■ **TASK DETAILS**
Lines that contain the string "xuất" are the ones to list; copy all of them from the records.

(Extracted page text data)
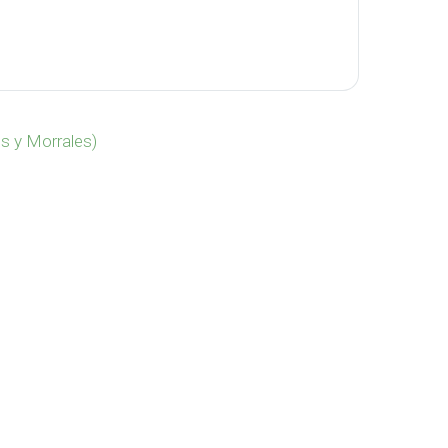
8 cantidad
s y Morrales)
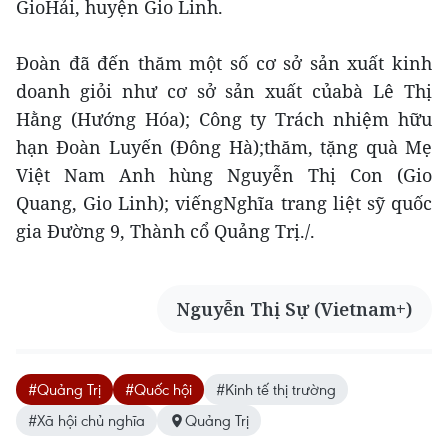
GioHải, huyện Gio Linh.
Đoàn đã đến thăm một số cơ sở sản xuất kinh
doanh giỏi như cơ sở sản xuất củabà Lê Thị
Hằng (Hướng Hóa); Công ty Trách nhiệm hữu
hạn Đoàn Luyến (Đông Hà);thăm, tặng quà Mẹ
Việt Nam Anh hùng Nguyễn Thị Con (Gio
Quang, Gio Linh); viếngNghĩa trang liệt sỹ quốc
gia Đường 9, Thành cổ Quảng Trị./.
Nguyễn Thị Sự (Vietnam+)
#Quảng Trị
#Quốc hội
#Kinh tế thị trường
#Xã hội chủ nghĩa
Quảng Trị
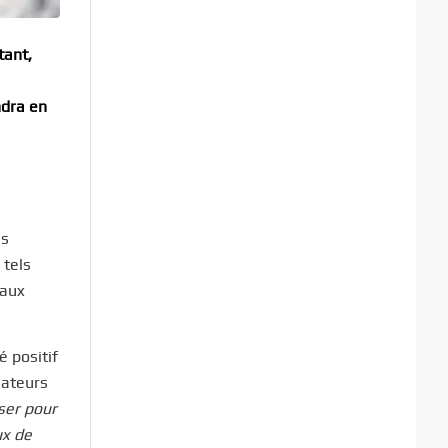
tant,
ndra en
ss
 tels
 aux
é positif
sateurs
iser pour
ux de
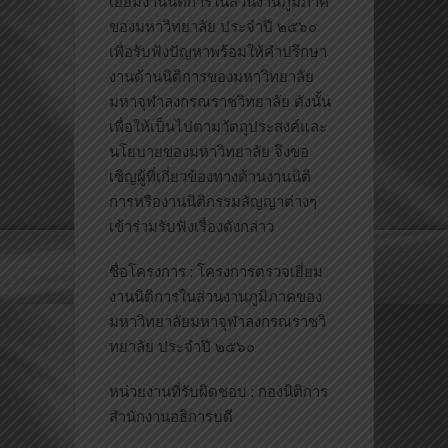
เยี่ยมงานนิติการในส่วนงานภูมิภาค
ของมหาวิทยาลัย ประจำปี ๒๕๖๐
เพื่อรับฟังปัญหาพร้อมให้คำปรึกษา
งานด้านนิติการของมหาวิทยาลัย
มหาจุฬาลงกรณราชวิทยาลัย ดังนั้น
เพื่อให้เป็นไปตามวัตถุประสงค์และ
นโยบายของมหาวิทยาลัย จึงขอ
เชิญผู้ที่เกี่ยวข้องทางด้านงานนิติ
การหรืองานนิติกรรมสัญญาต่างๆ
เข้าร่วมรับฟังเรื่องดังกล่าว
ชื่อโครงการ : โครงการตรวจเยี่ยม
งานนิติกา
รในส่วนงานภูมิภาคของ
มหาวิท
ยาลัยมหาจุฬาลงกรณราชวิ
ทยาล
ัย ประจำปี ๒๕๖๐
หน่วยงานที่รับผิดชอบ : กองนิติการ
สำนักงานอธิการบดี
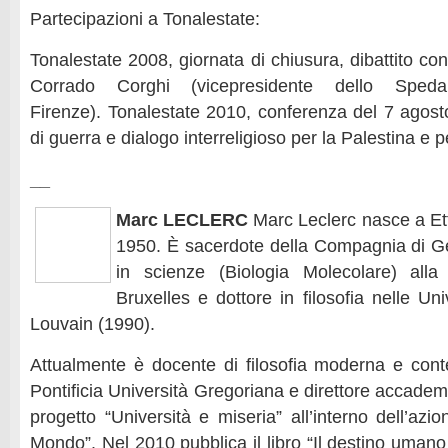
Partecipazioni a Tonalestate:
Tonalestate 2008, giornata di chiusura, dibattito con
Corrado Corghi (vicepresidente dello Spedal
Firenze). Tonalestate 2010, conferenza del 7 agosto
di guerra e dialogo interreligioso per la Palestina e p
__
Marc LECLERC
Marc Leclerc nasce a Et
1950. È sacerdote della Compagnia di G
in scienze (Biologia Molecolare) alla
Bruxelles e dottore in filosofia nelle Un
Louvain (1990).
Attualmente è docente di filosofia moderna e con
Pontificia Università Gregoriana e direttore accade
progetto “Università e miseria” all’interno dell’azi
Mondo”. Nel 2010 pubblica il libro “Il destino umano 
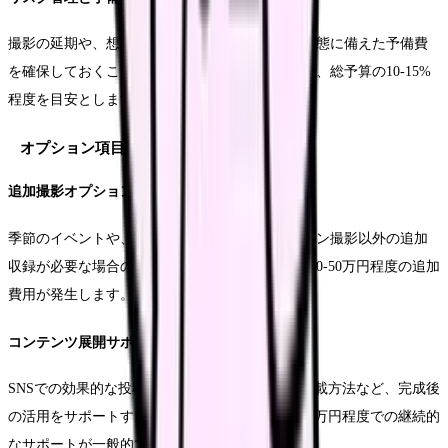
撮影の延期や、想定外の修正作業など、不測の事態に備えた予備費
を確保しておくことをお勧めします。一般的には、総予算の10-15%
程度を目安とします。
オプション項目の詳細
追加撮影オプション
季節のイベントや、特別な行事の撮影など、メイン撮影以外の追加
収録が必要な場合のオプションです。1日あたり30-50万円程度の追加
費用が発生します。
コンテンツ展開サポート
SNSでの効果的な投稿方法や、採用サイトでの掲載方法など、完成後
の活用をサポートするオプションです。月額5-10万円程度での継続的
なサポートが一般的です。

...

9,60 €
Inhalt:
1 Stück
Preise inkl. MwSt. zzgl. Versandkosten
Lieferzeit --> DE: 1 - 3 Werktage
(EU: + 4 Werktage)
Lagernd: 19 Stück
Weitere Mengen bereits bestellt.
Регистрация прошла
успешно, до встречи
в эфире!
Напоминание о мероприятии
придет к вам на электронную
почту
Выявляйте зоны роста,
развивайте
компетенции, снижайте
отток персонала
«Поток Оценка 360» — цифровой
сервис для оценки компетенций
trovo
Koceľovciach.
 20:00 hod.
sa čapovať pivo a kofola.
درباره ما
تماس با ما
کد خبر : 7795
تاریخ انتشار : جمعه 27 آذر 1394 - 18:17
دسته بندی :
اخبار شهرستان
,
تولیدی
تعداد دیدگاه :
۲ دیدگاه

■ **RESULT OF THE EXERCISE**
Đoàn đã đến thăm một số cơ sở sản xuất kinh
doanh giỏi như cơ sở sản xuất củabà Lê Thị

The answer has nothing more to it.